Saved entries —

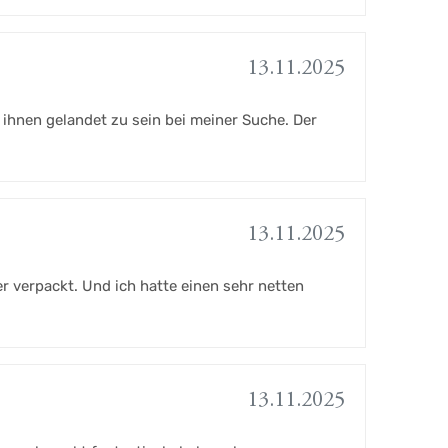
13.11.2025
i ihnen gelandet zu sein bei meiner Suche. Der
13.11.2025
r verpackt. Und ich hatte einen sehr netten
13.11.2025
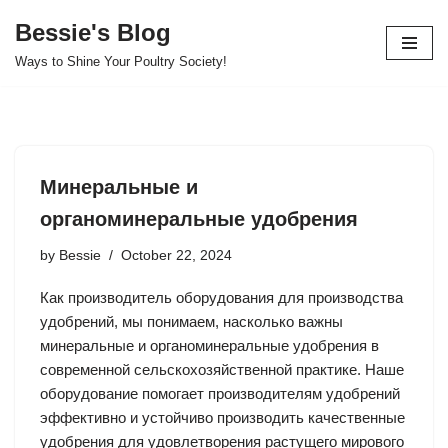
Bessie's Blog
Skip
Ways to Shine Your Poultry Society!
to
content
Минеральные и
органоминеральные удобрения
by
Bessie
October 22, 2024
Как производитель оборудования для производства
удобрений, мы понимаем, насколько важны
минеральные и органоминеральные удобрения в
современной сельскохозяйственной практике. Наше
оборудование помогает производителям удобрений
эффективно и устойчиво производить качественные
удобрения для удовлетворения растущего мирового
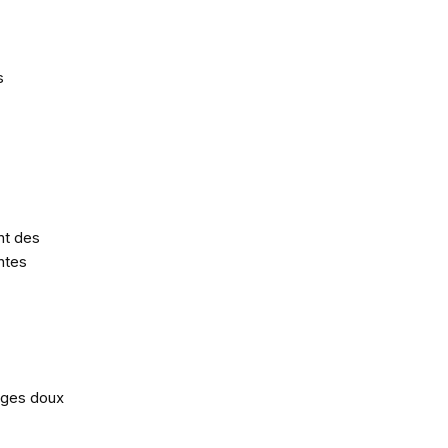
s
nt des
antes
ages doux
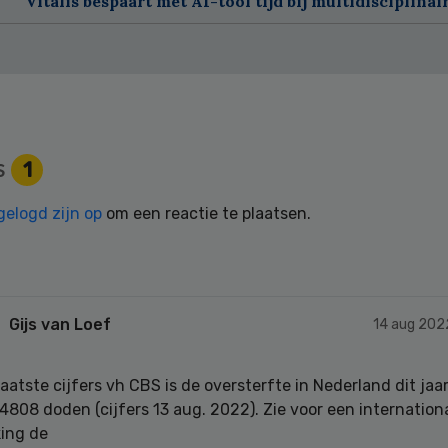
Vitalis bespaart met AI-tool tijd bij multidisciplinai
s
1
gelogd zijn op
om een reactie te plaatsen.
Gijs van Loef
14 aug 202
laatste cijfers vh CBS is de oversterfte in Nederland dit jaa
 4808 doden (cijfers 13 aug. 2022). Zie voor een internation
king de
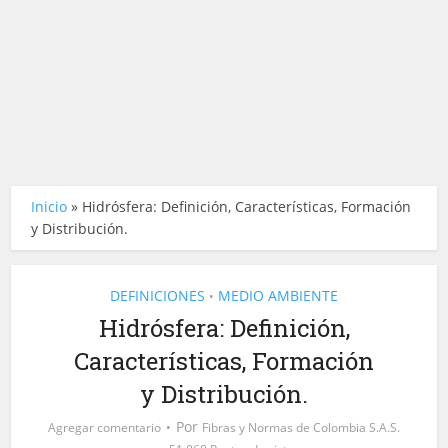
Inicio
»
Hidrósfera: Definición, Características, Formación
y Distribución.
DEFINICIONES
MEDIO AMBIENTE
•
Hidrósfera: Definición,
Características, Formación
y Distribución.
Por
Agregar comentario
Fibras y Normas de Colombia S.A.S.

WHAT TO WORK ON — In the data above, find each line that has the word "Características" and copy it out.

SOLUTION TO THIS TASK —
Hidrósfera: Definición, Características, Formación
Características, Formación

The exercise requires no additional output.